Il Capo della compagnia che ha indotto la Regione a revocare il bando di Scuola Digitale smentito dai fatti

22 novembre 2012 18:240 commentiViews: 39

Ho già presentato ai lettori di questo blog il signor Biondi del Miur, oggi al centro di tante attenzioni dopo le inchieste di Report e del Fatto Quotidiano. Per capire da chi si è fatta convincere la Giunta regionale riporto dal sito http://orizzontedocenti.wordpress.com prima l’intervista a Biondi che afferma di non avere nominato lui i membri della Commissione che hanno poi acquistato le “Pillole del sapere”, ma il dott. Zennaro, Direttore Generale del Miur ai tempi della Gelmini.
Di seguito riporto la lettera di Zennaro che smentisce Biondi.
Sia detto per inciso che la Commissione che sceglie le “Pillole del sapere” è nominata dall’ Ansas.
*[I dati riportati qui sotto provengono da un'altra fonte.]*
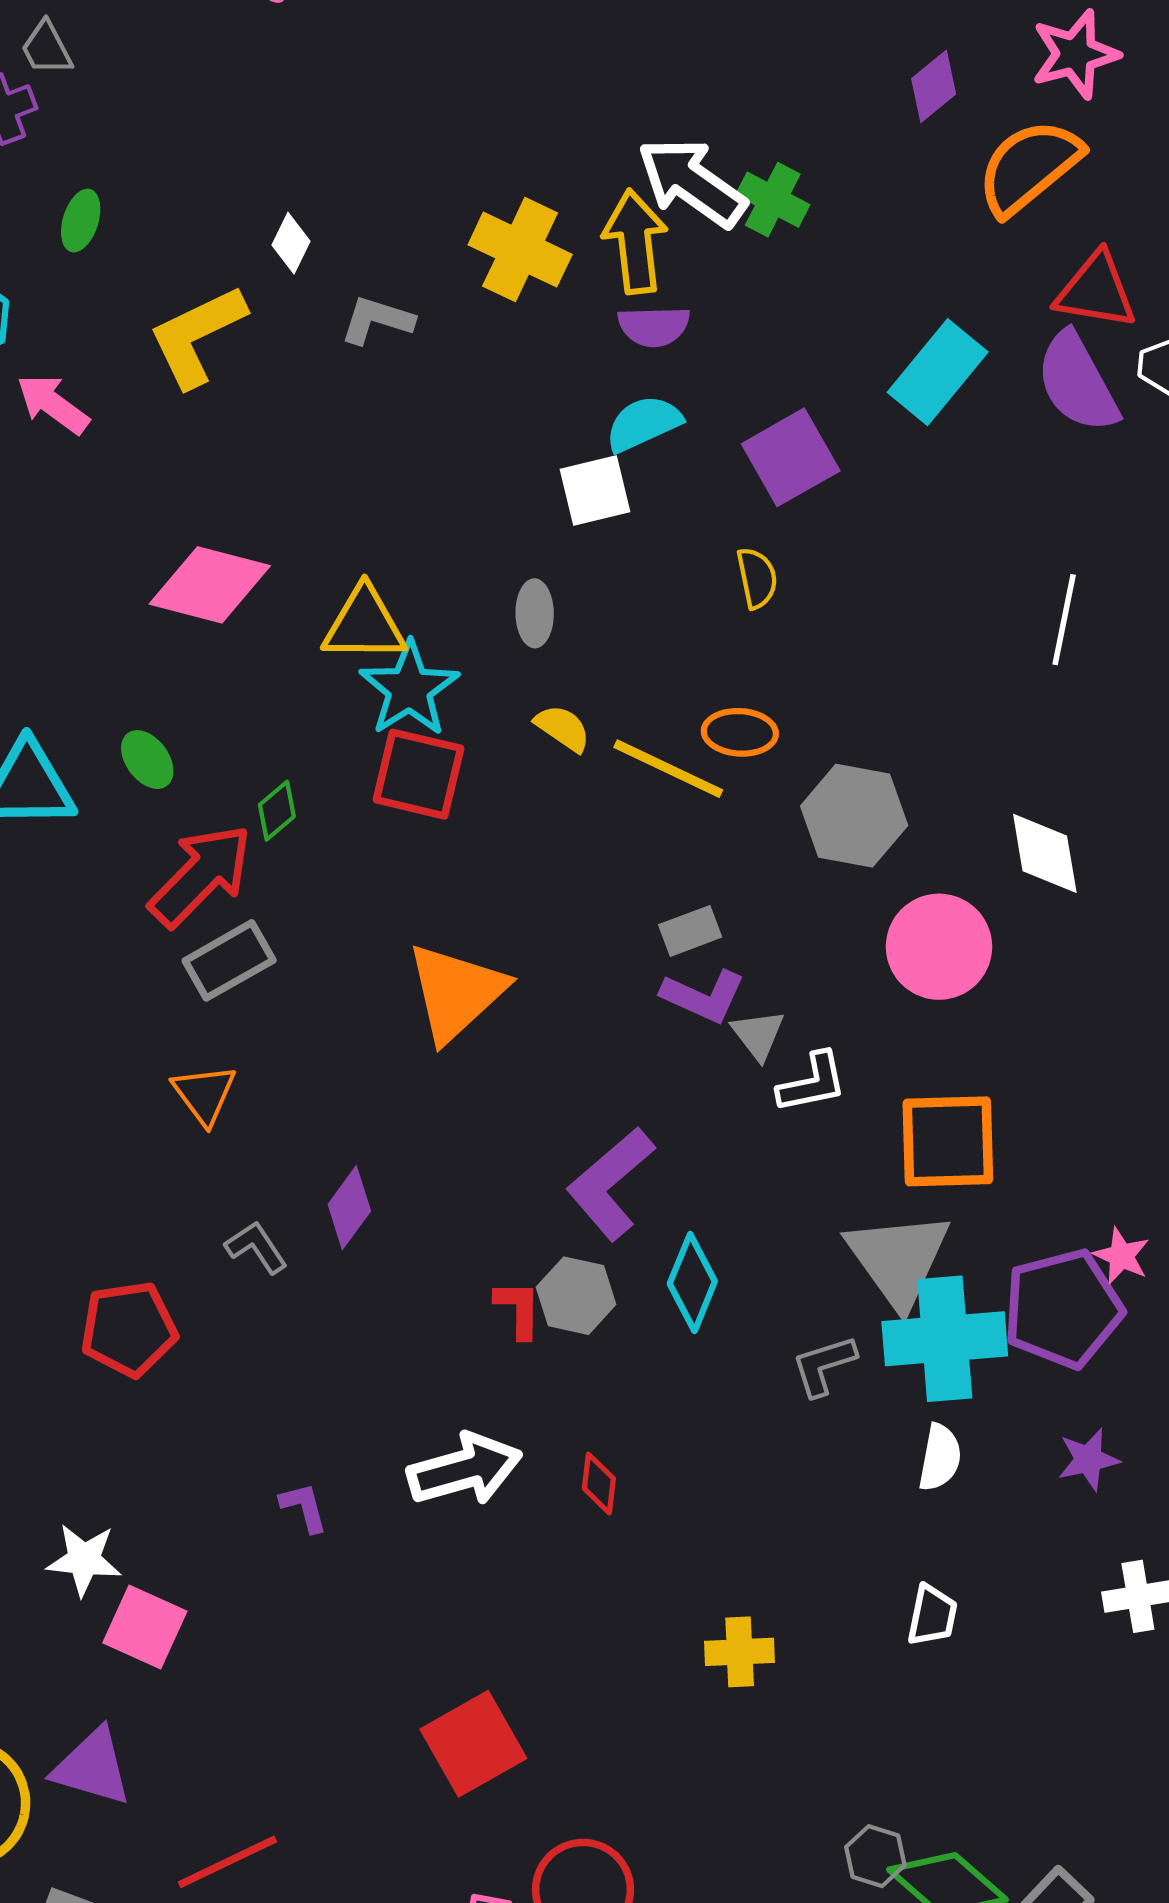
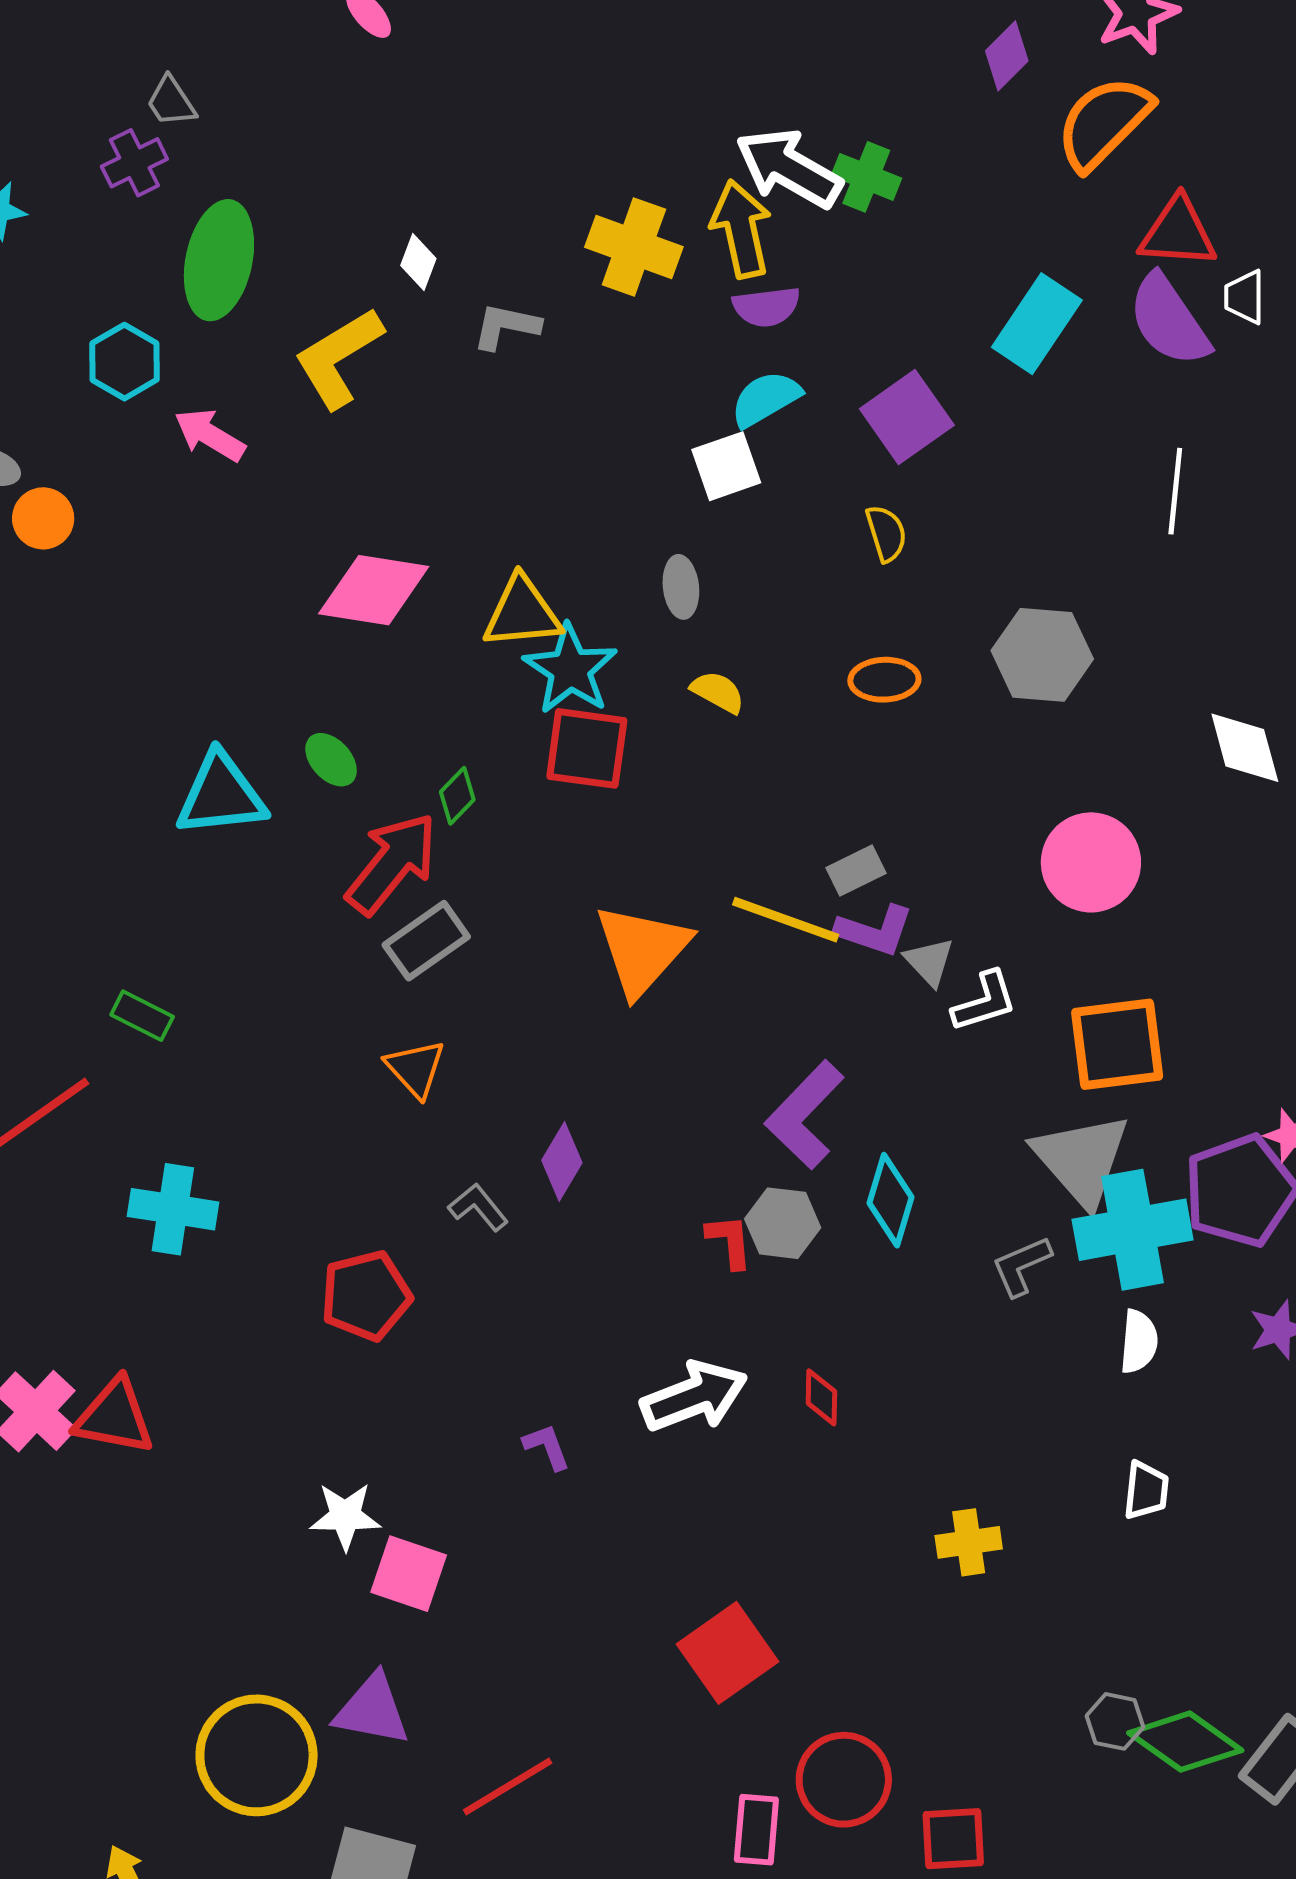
green ellipse: (81, 221) -> (219, 260), size x2.0
white line: (1064, 620) -> (1175, 491), moved
yellow line: (668, 769) -> (786, 920), moved
gray hexagon: (854, 816) -> (1042, 655), moved
white diamond: (1045, 853) -> (1245, 748), moved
Potrei sbagliarmi ma ricordo che Biondi è stato il direttore generale dell’Ansas e che dovrebbe esserne tuttora il commissario per occuparsi della sua trasformazione da Agenzia Nazionale per l’Autonomia Scolastica ad Indire, cioè del ritorno alla precedente denominazione e dell’attribuzione di nuove funzioni. La Sardegna, che è stata la prima a essere sommersa da questa palude ministeriale anziché prendere coraggiosamente l’iniziativa e denunciare il torto che le è stato fatto da un’intesa tra governo regionale e nazionale, lascia solo me a parlarne e assista passivamente a questa marea montante di proteste e di inchieste, lasciando che a far venire a galla la verità siano, ancora una volta, altri, senza un’apprezzabile reazione da parte delle sue istituzioni.
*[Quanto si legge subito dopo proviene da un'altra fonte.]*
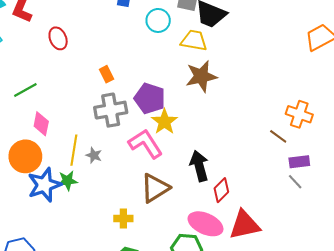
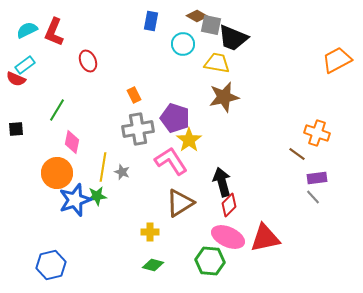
green line: (25, 90) -> (57, 110), turned -30
red diamond: (221, 190) -> (229, 205), moved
da http://orizzontedocenti.wordpress.com

“PILLOLE DEL SAPERE”, IL CAPO DIPARTIMENTO BIONDI SMONTA LE ACCUSE DI REPORT

In un’intervista alla Tecnica della Scuola, l’alto dirigente del Miur spiega la sua versione dei fatti: i nominativi delle commissioni che hanno scelto l’azienda multimediale sono stati indicati dal direttore generale dimissionario Massimo Zennaro. L’Ansas ha solo attuato le procedure per la scelta dei prodotti multimediali sulla base delle regole della Consip E sugli spot educativi, ora in fase di revisione: non sono quelli fatti vedere in tv, perchè sono originali, di buona fattura e ognuno dura 13 minuti.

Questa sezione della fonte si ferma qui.